Interim Influenza Virological and Epidemiological season report prepared for the WHO Consultation on the Composition of Influenza Virus Vaccines for the Northern Hemisphere 2023/2024
The preceding 2021-2022-influenza season developed unusually late, only after the distancing measures against COVID-19 were lifted in February, and at a time when the Omicron-variant driven main pandemic wave was on its decline. The influenza outbreak peaked around week 15, was of low-to medium magnitude, and influenza A(H3N2) viruses predominated.
- The preceding 2021-2022-influenza season developed unusually late, only after the distancing measures against COVID-19 were lifted in February, and at a time when the Omicron-variant driven main pandemic wave was on its decline. The influenza outbreak peaked around week 15, was of low-to medium magnitude, and influenza A(H3N2) viruses predominated.
- Seroprevalence against A/Victoria/2570/2019(H1N1) was at a moderate level in sera collected in August 2022. However, there was significantly less antibodies against the A/Norway/25089/2022 strain, which has been a prominent subvariant during the H1 outbreak seen in early winter. Seroprevalence against recent B/Victoria-lineage virus was at a low level, especially in the younger age groups, suggesting a high degree of susceptibility.
- The current season started early with outbreak threshold of 10 % positives in week 48 (sentinel)/week 49 (comprehensive) and had a sharp first peak in weeks 51-52/2022, before falling markedly in the first weeks after New Year, then stabilising at about 15% influenza positivity rate among all tested and about 24% among sentinel specimens for the last few weeks (week 4).
- Influenza A viruses have been in great majority until recently, but the proportion and numbers of influenza B detections are rising steadily and was at 15% in week 4. Among the type A viruses, the majority have been subtype H1, but the proportion of H3 are increasing. All circulating influenza B viruses that have been tested for lineage have belonged to the B/Victoria/2/1987 lineage.

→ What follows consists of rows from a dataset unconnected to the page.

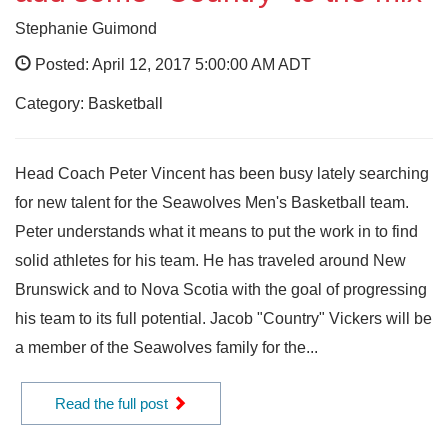
Stephanie Guimond
Posted: April 12, 2017 5:00:00 AM ADT
Category: Basketball
Head Coach Peter Vincent has been busy lately searching
for new talent for the Seawolves Men's Basketball team.
Peter understands what it means to put the work in to find
solid athletes for his team. He has traveled around New
Brunswick and to Nova Scotia with the goal of progressing
his team to its full potential. Jacob "Country" Vickers will be
a member of the Seawolves family for the...
Read the full post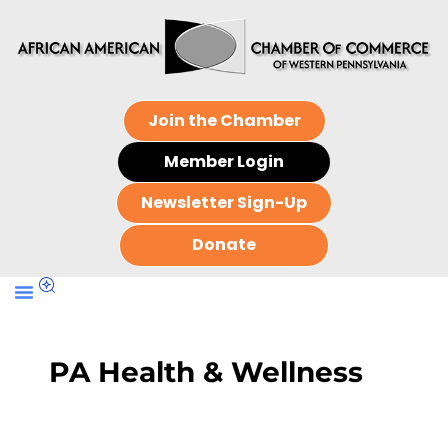
Join the Chamber
Member Login
Newsletter Sign-Up
Donate
PA Health & Wellness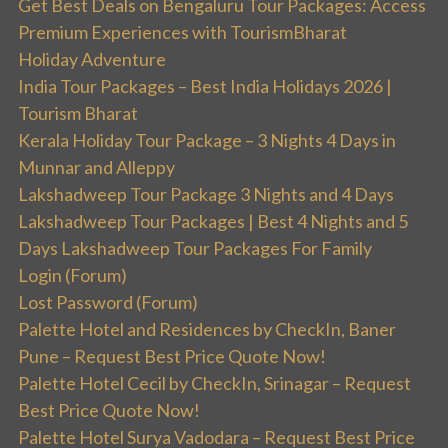
Get Best Deals on Bengaluru Tour Packages: Access
Premium Experiences with TourismBharat
Holiday Adventure
India Tour Packages – Best India Holidays 2026 |
Tourism Bharat
Kerala Holiday Tour Package – 3 Nights 4 Days in
Munnar and Alleppy
Lakshadweep Tour Package 3 Nights and 4 Days
Lakshadweep Tour Packages | Best 4 Nights and 5
Days Lakshadweep Tour Packages For Family
Login (Forum)
Lost Password (Forum)
Palette Hotel and Residences by CheckIn, Baner
Pune – Request Best Price Quote Now!
Palette Hotel Cecil by CheckIn, Srinagar – Request
Best Price Quote Now!
Palette Hotel Surya Vadodara – Request Best Price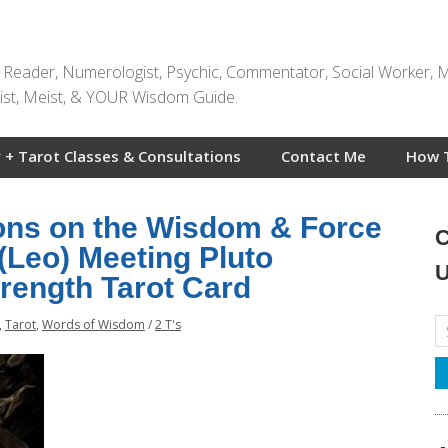
t Reader, Numerologist, Psychic, Commentator, Social Worker, 
rtist, Meist, & YOUR Wisdom Guide.
 + Tarot Classes & Consultations
Contact Me
How 
ions on the Wisdom & Force
C
 (Leo) Meeting Pluto
U
trength Tarot Card
,
Tarot
,
Words of Wisdom
/
2 T's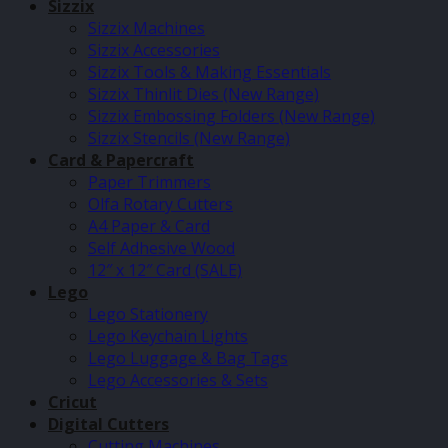
Sizzix
Sizzix Machines
Sizzix Accessories
Sizzix Tools & Making Essentials
Sizzix Thinlit Dies (New Range)
Sizzix Embossing Folders (New Range)
Sizzix Stencils (New Range)
Card & Papercraft
Paper Trimmers
Olfa Rotary Cutters
A4 Paper & Card
Self Adhesive Wood
12″ x 12″ Card (SALE)
Lego
Lego Stationery
Lego Keychain Lights
Lego Luggage & Bag Tags
Lego Accessories & Sets
Cricut
Digital Cutters
Cutting Machines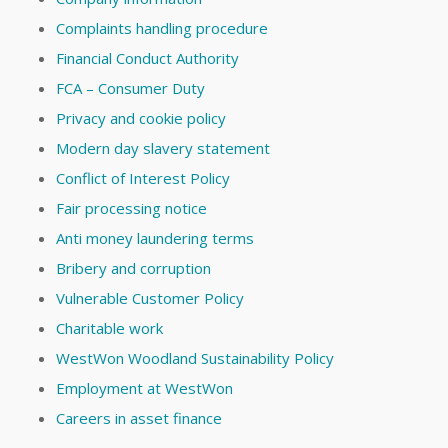
Complaints handling procedure
Financial Conduct Authority
FCA – Consumer Duty
Privacy and cookie policy
Modern day slavery statement
Conflict of Interest Policy
Fair processing notice
Anti money laundering terms
Bribery and corruption
Vulnerable Customer Policy
Charitable work
WestWon Woodland Sustainability Policy
Employment at WestWon
Careers in asset finance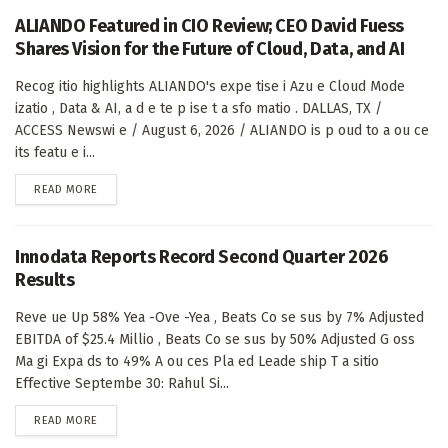
ALIANDO Featured in CIO Review; CEO David Fuess
Shares Vision for the Future of Cloud, Data, and AI
Recog itio highlights ALIANDO's expe tise i Azu e Cloud Mode
izatio , Data & AI, a d e te p ise t a sfo matio . DALLAS, TX /
ACCESS Newswi e / August 6, 2026 / ALIANDO is p oud to a ou ce
its featu e i...
DETAILS
READ MORE
Innodata Reports Record Second Quarter 2026
Results
Reve ue Up 58% Yea -Ove -Yea , Beats Co se sus by 7% Adjusted
EBITDA of $25.4 Millio , Beats Co se sus by 50% Adjusted G oss
Ma gi Expa ds to 49% A ou ces Pla ed Leade ship T a sitio
Effective Septembe 30: Rahul Si...
DETAILS
READ MORE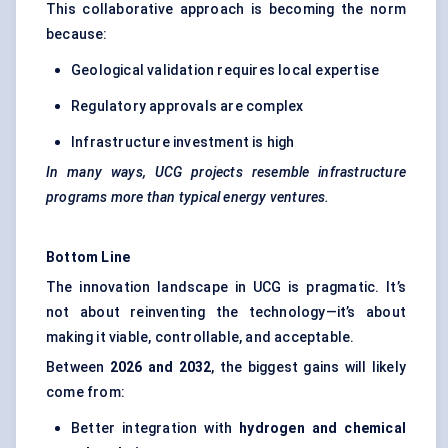
This collaborative approach is becoming the norm
because:
Geological validation requires local expertise
Regulatory approvals are complex
Infrastructure investment is high
In many ways, UCG projects resemble infrastructure
programs more than typical energy ventures.
Bottom Line
The innovation landscape in UCG is pragmatic. It’s
not about reinventing the technology—it’s about
making it viable, controllable, and acceptable.
Between
2026 and 2032
, the biggest gains will likely
come from:
Better integration with
hydrogen and chemical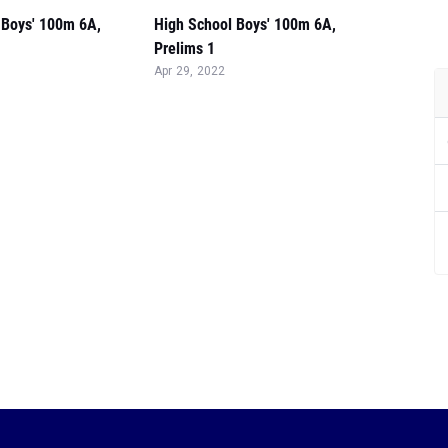
 Boys' 100m 6A,
High School Boys' 100m 6A,
Prelims 1
Apr 29, 2022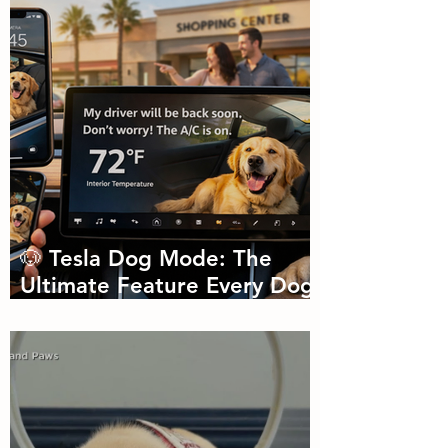
🐶 Tesla Dog Mode: The
Ultimate Feature Every Dog
Parent Didn’t Know They
Needed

- The age group representing school-age children has had the highest proportion of influenza positives throughout the period and has shown rising numbers earlier than the other age groups. The proportion of influenza-like illness (ILI) consultations in primary health care gradually increased from week 48/2022. After a peak in week 52/2022, the proportion decreased to a low level of intensity in week 2/2023, has continued to decline until week 3/2023, and has levelled off since.
- The numbers of hospitalisations and ICU admissions with influenza began to increase around week 46-2022, reaching a peak in week 52-2022. As of week 4-2023, 3653 hospital admissions and 126 ICU admissions have been reported, clearly exceeding numbers reported for the entire preceding season 2021-2022. The weekly number of influenza-associated deaths peaked during weeks 52-2022 – 2-2023, coinciding with the highest rate of all-cause mortality in Norway since 2017.
- Near 16% of all samples received for surveillance have been whole genome sequenced. Both the H1N1 A/Sydney/5/2021 1A.5a.2 lineage and the A/Norway25089/2022 6B.1A.5a.2.1 with the HA P137S substitution have been circulating, but in the last weeks the A/Sydney-lineage are predominating with several separate clusters . The H3N2 viruses are all categorized as 3C.2a.1b.2a.2 belonging to the A/Slovenia/8720/2022 group of viruses with the R299K substitution. All influenza B viruses sequenced were B/Victoria lineage, belonging to the B/Austria/1359417/2021 clade, but several subgroups were detected with several mutation differences.
- Vaccination coverage among risk groups younger than 65 years and health care workers decreased compared to the 2021/2022 season. The coverage rate for individuals above 65 years was 63 %, which is at the same level as last season. The number of distributed doses decreased by 9 % compared to the 2021/22 season. 1.2 million doses intended for use in risk groups and health care workers were distributed.
- Highly pathogenic avian influenza viruses (H5N1, H5N5) belonging to clade 184.108.40.206b continued to be detected in wild birds in Norway. During autumn 2022 there were two outbreaks of H5N1 in commercial poultry flocks. No human cases were detected, and the risk of human infection was assessed as very low.